You might be wondering, “What would happen if the supply was too small?” Very good question. Figure 3 shows the same setup but using a 24 Vdc supply with a 0.75A limit. Notice the current and voltage waveforms. There is approximately 3.5 Vdc of droop on the voltage supply and an excessive amount of distortion in the current. Not only does this affect the performance of the MagnaValve, but it also creates high-frequency harmonics that could disrupt nearby sensitive electronics.

Figure 3: MagnaValve operation at 50% duty cycle with 0.75A supply.

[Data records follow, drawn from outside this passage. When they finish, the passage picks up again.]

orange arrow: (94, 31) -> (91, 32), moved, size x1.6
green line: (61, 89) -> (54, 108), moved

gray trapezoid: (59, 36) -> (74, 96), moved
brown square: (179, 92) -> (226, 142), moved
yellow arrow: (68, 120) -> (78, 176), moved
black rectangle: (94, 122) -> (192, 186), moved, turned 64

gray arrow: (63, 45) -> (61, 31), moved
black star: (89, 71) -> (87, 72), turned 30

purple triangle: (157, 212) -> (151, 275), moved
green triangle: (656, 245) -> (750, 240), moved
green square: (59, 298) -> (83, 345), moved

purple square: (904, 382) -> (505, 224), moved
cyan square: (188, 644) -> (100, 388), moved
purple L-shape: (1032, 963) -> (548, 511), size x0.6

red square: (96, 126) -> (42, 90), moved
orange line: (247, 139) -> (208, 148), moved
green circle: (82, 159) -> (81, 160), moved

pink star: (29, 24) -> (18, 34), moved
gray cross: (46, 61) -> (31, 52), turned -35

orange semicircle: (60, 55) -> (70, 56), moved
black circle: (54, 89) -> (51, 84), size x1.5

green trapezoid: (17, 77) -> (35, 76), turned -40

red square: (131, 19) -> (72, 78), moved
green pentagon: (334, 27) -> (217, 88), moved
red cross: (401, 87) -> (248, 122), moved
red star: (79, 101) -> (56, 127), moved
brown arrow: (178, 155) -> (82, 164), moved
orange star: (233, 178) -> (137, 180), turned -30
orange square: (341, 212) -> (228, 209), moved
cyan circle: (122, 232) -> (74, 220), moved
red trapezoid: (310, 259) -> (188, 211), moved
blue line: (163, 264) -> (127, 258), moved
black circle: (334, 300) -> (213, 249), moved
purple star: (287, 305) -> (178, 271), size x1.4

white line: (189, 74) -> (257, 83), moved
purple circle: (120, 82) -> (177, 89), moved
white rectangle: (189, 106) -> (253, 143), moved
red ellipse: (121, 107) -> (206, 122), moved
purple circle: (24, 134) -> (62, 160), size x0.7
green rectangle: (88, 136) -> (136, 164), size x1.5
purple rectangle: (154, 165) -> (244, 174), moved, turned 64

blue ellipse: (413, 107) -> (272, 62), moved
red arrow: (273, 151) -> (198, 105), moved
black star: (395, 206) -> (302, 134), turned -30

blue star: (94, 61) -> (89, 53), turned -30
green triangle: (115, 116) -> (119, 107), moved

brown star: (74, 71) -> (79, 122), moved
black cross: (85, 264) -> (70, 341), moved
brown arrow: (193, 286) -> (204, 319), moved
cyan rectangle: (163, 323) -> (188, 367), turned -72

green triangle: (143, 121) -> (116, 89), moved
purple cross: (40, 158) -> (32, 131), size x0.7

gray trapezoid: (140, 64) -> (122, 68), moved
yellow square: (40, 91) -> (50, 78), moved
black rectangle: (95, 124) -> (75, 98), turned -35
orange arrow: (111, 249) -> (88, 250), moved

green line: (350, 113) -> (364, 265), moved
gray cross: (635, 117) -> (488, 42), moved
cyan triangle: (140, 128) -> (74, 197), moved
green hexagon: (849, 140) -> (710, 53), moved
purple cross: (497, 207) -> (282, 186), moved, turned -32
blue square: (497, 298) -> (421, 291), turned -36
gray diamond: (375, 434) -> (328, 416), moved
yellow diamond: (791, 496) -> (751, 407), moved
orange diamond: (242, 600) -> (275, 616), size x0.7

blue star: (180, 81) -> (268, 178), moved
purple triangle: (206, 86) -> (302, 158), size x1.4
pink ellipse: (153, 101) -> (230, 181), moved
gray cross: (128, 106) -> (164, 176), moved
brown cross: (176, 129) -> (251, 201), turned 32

A few additional considerations: In Figure 3 notice that this is a changing current (pulsing) and it has the potential to cause interference in sensitive electronics. The power supply wires for this device MUST be routed with care. It is highly recommended that the power supply wires to the MagnaValve be connected to the power supply terminal block in a STAR connection (see Figure 1). This means a direct connection to the terminal block without daisy chaining to other devices. If more than one MagnaValve is installed on a machine, each MagnaValve must have its own connection directly from the terminal block.

I hope these articles are taking some of the mystery out of that Black Box known as the MagnaValve. I will keep revealing the hidden secrets. For next time, there is plenty more on grounding, panel layout, and routing.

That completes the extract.